App for local coffee shop
• +87% faster path from menu browse to a confirmed order
How I designed a premium coffee ordering app for a local new coffee shop in Los Angeles.
Context
Chakra is a premium local coffee shop in Los Angeles that wanted to turn in-store loyalty into a fast, repeatable digital ordering habit. The client had only a name and a few visual references — no logo, no brand system, and no product structure. The goal was to build a lightweight ordering experience that feels premium, works fast on mobile, and supports pickup, delivery, and loyalty in one flow.
Problem
Coffee ordering is time-sensitive and habit-driven. Without a clear IA and a “reorder-first” structure, users drop off when menus feel long, customization is hidden, and checkout takes too many steps. The shop also needed delivery logic (including a minimum threshold) and group ordering, without turning the product into a cluttered marketplace. The biggest risk was building something visually beautiful but operationally slow — which would kill repeat usage.
What I owned
I owned the full product design and brand foundation from zero: brand concept, logo direction, visual system, UX research of comparable premium coffee apps, information architecture, menu and category logic, product card behavior, customization rules, pickup vs delivery vs group order flows, cart mechanics, checkout structure, and the loyalty program UX (points, redemption, and rewards surfaces).

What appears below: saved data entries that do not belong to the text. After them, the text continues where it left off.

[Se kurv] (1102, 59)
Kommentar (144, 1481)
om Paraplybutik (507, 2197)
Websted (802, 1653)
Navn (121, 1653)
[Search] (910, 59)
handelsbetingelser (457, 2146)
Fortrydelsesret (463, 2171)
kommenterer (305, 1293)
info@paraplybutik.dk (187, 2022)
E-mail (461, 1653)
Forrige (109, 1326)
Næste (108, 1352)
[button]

path from menu browse to a confirmed order
increase in repeat purchases driven by a reorder-friendly menu + visible rewards.

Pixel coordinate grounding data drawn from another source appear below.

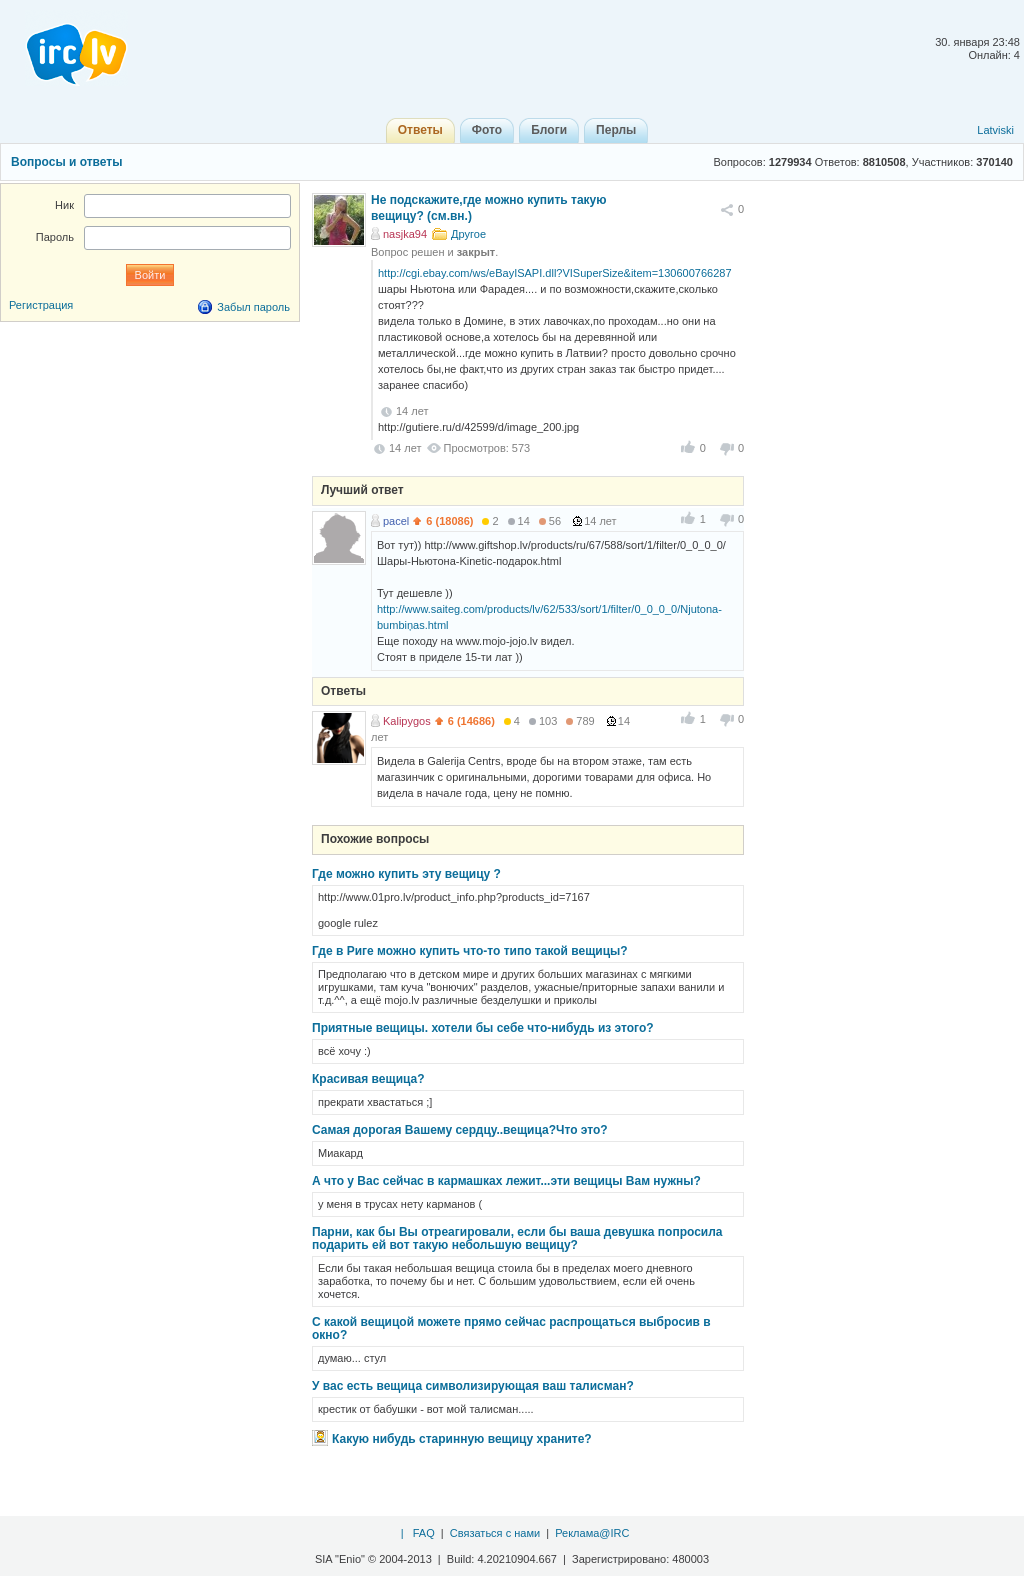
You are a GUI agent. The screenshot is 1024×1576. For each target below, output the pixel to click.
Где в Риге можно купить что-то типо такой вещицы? (470, 951)
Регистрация (41, 305)
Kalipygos (407, 721)
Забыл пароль (253, 307)
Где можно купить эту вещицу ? (406, 874)
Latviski (995, 130)
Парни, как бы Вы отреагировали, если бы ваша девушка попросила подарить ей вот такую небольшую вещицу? (517, 1238)
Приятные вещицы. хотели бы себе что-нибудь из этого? (483, 1028)
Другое (468, 234)
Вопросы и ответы (66, 162)
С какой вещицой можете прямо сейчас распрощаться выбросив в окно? (511, 1328)
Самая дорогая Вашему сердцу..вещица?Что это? (460, 1130)
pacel (396, 521)
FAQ (424, 1533)
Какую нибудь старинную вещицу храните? (462, 1439)
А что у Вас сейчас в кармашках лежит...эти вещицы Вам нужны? (506, 1181)
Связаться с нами (495, 1533)
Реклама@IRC (592, 1533)
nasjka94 (405, 234)
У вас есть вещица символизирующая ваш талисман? (473, 1386)
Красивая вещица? (368, 1079)
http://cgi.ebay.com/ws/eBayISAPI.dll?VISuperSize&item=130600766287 (555, 273)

fewer checkout drop-offs after separating pickup vs delivery logic upfront
Key decisions
I designed the app as a “coffee in minutes” product — optimized around speed, recognition, and repeat behavior. The menu was structured as a scannable grid with clear category segmentation and visual hierarchy anchored by product imagery. I kept customization lightweight and progressive (only when needed), so users could add-to-cart without entering a long configuration tunnel. I separated order modes early (pickup, delivery, group order) to prevent late-stage friction, and I made delivery constraints explicit to avoid checkout surprises. Loyalty was integrated as a behavior driver, not a separate page: points visibility, redeemable rewards, and “deal” prompts were designed to feel premium, not pushy.